In [None]:
# !pip install mapclassify
# !pip install geopandas

In [None]:
import zipfile
from zipfile import ZipFile

import matplotlib
%matplotlib inline

import geopandas as gpd
import mapclassify

import pandas as pd

# Learning objectives

1. Understand geospatial data in Python
2. Download map of USA and plot it; do the same thing with States and California counties
3. Learn how to join population data with the spatial-geometric data

# Introduction to geospatial data in Python

"[GeoPandas](https://geopandas.org/) is an open source project to make working with geospatial data in python easier. GeoPandas extends the datatypes used by pandas to allow spatial operations on geometric types. Geometric operations are performed by shapely. Geopandas further depends on fiona for file access and descartes and matplotlib for plotting."

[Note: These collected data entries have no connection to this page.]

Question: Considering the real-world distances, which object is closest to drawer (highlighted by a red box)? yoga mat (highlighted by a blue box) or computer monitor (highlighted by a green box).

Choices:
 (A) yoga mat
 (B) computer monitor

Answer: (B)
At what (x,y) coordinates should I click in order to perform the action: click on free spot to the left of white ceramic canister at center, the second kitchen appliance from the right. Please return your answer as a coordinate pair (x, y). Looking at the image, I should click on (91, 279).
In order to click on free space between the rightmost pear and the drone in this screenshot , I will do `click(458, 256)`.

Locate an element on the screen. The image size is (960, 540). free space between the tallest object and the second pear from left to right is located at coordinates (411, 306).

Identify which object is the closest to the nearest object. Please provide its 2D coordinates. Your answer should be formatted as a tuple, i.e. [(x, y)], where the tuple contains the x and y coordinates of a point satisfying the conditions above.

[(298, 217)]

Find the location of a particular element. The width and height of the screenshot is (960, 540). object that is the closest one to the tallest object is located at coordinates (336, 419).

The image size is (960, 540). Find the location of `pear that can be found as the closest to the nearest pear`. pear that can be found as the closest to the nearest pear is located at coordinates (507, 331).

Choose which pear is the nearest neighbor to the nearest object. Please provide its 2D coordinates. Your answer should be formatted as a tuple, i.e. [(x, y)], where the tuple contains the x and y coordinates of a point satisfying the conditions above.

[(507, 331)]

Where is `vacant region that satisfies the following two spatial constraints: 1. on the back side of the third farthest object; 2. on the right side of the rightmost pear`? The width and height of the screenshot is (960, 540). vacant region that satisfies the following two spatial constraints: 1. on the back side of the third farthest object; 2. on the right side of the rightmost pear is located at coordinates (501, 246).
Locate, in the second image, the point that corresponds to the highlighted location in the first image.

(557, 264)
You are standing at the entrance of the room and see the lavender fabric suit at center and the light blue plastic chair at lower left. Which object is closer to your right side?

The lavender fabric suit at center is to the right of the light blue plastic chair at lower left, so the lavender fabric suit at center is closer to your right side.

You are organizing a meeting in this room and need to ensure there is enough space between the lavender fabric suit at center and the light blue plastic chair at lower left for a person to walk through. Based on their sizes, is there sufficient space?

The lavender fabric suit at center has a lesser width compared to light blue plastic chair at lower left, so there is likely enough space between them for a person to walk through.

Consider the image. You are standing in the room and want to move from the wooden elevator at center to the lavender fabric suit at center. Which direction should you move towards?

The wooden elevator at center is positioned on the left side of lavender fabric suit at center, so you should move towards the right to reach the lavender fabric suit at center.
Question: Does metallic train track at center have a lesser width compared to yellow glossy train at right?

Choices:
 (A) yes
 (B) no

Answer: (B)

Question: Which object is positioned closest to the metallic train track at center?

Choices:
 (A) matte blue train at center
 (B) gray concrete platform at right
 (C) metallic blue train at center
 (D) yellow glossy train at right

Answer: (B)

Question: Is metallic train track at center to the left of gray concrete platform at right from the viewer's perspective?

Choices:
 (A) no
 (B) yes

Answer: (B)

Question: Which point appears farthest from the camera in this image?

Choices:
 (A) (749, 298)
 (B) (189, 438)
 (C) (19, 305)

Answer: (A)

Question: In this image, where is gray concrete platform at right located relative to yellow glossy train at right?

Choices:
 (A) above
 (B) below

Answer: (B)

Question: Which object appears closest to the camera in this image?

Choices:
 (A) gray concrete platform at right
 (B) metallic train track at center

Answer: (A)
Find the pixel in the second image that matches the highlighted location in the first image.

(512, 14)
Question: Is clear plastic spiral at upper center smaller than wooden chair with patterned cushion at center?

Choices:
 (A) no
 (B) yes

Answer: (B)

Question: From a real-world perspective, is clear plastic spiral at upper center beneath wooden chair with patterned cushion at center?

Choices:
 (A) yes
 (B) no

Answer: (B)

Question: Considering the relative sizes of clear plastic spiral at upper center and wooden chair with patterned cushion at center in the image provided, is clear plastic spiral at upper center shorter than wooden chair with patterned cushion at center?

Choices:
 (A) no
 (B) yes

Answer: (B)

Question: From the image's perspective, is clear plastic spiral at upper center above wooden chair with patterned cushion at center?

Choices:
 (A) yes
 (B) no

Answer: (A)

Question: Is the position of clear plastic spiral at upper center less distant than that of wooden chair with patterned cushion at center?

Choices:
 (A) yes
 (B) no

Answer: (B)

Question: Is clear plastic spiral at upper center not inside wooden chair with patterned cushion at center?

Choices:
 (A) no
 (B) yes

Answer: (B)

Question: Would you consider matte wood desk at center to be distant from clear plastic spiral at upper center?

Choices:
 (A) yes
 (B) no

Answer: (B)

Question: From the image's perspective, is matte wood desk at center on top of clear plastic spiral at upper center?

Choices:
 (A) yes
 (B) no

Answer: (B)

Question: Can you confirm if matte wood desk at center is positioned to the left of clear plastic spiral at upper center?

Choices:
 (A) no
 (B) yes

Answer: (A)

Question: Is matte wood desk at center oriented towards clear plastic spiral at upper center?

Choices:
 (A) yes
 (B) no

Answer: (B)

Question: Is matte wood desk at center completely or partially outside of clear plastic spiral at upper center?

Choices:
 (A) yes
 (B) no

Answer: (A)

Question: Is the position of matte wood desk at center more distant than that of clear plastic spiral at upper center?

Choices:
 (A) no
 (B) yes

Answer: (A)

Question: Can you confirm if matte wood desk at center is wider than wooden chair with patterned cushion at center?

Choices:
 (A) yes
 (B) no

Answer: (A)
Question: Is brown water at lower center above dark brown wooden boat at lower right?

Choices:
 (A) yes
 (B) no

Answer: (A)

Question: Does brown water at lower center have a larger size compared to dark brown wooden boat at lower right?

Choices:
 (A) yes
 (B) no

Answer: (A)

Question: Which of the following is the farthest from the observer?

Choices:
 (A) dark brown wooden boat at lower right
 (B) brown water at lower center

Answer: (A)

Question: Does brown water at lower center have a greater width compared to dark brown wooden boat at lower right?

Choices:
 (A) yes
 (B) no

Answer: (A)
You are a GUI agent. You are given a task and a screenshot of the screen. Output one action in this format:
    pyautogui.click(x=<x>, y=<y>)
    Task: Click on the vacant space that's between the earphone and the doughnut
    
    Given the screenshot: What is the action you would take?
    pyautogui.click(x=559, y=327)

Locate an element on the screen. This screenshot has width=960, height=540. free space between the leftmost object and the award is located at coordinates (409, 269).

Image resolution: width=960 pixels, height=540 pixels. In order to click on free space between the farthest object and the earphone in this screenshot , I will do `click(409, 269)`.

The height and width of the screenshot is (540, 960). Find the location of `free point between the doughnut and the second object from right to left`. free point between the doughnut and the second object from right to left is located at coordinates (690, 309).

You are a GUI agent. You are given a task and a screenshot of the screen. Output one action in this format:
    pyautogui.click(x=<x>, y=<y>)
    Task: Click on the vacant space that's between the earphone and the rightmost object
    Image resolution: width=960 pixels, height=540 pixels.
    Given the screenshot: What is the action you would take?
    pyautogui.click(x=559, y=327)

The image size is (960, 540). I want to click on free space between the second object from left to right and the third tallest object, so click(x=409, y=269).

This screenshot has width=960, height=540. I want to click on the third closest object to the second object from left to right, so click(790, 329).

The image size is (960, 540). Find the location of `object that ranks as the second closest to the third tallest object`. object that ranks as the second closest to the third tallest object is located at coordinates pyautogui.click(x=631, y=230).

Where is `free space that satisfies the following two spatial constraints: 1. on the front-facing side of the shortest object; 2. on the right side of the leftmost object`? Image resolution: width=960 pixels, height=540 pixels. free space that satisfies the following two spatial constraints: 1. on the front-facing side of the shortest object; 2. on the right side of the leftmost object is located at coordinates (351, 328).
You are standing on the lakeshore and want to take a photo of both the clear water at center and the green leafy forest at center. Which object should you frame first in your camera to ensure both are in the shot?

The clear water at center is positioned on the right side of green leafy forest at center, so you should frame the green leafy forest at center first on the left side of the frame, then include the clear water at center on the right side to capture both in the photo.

![geo1](../../Img/Geo1.png)

![geo2](../../Img/Geo2.png)

![geo3](../../Img/Geo3.png)

![geo4](../../Img/Geo4.png)

![geo5](../../Img/Geo5.png)

![geo6](../../Img/Geo6.png)

![geo7](../../Img/Geo7.png)

![geo8](../../Img/Geo8.png)

![geo9](../../Img/Geo9.png)

![geo10](../../Img/Geo10.png)

![geo11](../../Img/Geo11.png)

![geo12](../../Img/Geo12.png)

# DIVA (Data-Interpolating Variational Analysis)

[DIVA-GIS](https://www.diva-gis.org/gdata) is an excellent website for downloading free geographic (GIS) data for any country in the world. The [DIVA-GIS software manual](https://www.diva-gis.org/docs/DIVA-GIS_manual_7.pdf) is worth a read as well. 

### USA example
1. Create a folder named USA (or whatever country/state/region you are working with) in your DIGHUM101-2019 directory (this has already been done for you)
2. Visit [DIVA-GIS](https://www.diva-gis.org/gdata) and select "United States" from the "Country" dropdown menu
3. Select "Administrative Areas" from the "Subject" dropdown menu
4. Click "OK"
5. Click "Download"

### Unzip the file!

In [None]:
# Define a variable for the ZipFile function that contains the path to the zip file 
# NOTE: you may have to change your file paths to match
zf = ZipFile("/Users/evan.admin/Desktop/DIGHUM101-2020/Data/Geo/USA_adm.zip", "r")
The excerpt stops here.